- Born: Alexander Myint San Aung Aris 12 April 1973 (age 53) London, England
- Education: Northern Illinois University
- Occupation: Civil rights activist
- Parents: Michael Aris (father); Aung San Suu Kyi (mother);
- Relatives: Aung San (grandfather) Khin Kyi (grandmother)

= Alexander Aris =

British civil rights activist (born 1973)

Alexander Myint San Aung Aris (မြင့်ဆန်းအောင်, /my/; born 12 April 1973) is the elder son of Aung San Suu Kyi and Michael Aris. He is also a grandson of Aung San, who is credited with achieving the independence of Myanmar (although he was assassinated in 1947, six months before the independence). He has been representing his mother, who has been detained by the military junta for years; he accepted the Nobel Peace Prize for her, and on many other awards and occasions, he has represented her.

==Early life==
Aris was born on 12 April 1973 at Queen Charlotte's and Chelsea Hospital in Hammersmith, London to Aung San Suu Kyi and Michael Aris. His younger brother Kim Aris was born in 1977. His family home was in Park Town, North Oxford. In March 1988, his mother returned to Burma in order to nurse her dying mother Daw Khin Kyi, the wife of Aung San. She did not return to Oxford until June 2012, having been placed under house arrest in Burma for political reasons in 1989.

==Education==
Aris was educated at two private schools in his home city of Oxford: at Dragon School, a co-educational preparatory school, followed by Magdalen College School, a senior school for boys, which he left in 1990. He graduated from Northern Illinois University in the United States and received a MSc in Mathematical Sciences.
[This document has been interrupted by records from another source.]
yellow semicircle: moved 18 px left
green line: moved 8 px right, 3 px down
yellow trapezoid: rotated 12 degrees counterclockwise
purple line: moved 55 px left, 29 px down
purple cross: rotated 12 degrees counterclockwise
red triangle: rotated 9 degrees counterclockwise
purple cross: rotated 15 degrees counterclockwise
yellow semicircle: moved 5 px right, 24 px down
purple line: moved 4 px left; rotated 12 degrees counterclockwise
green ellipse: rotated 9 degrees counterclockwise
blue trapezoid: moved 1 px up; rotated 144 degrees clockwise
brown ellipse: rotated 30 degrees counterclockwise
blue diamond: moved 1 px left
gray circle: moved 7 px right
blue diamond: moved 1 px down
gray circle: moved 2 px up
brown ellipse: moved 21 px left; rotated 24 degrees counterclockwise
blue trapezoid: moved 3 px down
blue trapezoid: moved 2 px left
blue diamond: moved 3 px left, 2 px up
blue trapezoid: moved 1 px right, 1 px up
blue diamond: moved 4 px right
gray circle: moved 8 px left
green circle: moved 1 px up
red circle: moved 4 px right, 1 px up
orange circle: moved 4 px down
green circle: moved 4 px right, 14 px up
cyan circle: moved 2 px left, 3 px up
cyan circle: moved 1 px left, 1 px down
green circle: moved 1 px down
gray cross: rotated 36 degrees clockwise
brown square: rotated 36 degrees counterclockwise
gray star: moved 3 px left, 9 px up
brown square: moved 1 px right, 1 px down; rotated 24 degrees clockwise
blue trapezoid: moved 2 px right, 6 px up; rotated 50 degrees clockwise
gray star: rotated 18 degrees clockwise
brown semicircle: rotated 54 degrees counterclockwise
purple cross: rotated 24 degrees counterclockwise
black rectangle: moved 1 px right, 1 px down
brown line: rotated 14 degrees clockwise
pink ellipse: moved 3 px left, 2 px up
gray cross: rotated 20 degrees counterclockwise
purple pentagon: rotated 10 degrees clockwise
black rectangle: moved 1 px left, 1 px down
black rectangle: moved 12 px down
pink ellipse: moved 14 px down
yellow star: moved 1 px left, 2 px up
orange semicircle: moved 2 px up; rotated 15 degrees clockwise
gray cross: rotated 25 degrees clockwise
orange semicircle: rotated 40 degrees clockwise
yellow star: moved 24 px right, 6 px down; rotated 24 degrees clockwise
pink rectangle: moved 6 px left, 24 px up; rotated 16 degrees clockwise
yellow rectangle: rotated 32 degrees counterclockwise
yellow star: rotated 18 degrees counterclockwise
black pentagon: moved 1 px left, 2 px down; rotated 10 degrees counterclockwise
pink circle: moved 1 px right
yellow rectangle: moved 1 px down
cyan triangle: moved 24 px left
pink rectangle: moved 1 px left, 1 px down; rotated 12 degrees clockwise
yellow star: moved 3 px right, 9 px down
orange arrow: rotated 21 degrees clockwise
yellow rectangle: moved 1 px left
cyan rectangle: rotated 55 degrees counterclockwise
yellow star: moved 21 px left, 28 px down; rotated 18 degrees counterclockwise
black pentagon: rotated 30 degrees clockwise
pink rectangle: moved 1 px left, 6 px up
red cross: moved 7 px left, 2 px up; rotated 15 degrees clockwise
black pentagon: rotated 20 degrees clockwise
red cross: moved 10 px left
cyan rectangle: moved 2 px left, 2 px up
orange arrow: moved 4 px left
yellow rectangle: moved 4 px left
==Life after mother's detention==
In 1989, Alexander and his brother Kim were both stripped of their Burmese citizenships by the ruling junta (military government). The two brothers are British nationals. In 1988, when Kim Aris was only 11, his mother had to leave their home in Oxford to look after her dying mother in Burma.
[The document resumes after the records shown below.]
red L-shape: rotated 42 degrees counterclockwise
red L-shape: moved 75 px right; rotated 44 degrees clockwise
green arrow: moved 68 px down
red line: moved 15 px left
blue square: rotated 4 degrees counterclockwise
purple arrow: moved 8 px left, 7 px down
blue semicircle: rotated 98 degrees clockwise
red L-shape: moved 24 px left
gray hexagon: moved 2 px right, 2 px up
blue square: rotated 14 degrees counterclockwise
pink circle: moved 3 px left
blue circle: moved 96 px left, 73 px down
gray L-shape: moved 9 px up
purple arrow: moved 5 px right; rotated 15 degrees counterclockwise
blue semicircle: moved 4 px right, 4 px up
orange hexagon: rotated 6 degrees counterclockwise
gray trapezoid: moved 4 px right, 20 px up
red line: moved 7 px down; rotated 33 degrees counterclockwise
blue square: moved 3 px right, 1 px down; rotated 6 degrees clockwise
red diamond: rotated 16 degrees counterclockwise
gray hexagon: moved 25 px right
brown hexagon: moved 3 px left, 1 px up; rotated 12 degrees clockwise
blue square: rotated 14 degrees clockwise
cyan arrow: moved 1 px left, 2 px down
In 1991, Alexander's mother Aung San Suu Kyi won the Nobel Peace Prize for her efforts in Burma. At the time, Alexander Aris (age 18) and his brother Kim Aris (age 14) accepted the prize on their mother's behalf. The Nobel Peace Prize's 1.3 million USD prize money was used to establish a health and education trust for the Burmese people. Over the years, Aris has accepted many awards and given many speeches on behalf of his mother. They include accepting The Award of the International Human Rights Law Group; welcoming the arrival of the Olympic Torch in Spain; and accepting the Presidential Medal of Freedom in the US.

After his father's death in 1999, Aris visited his mother for a short time. He is a psychologist in Portland, Oregon.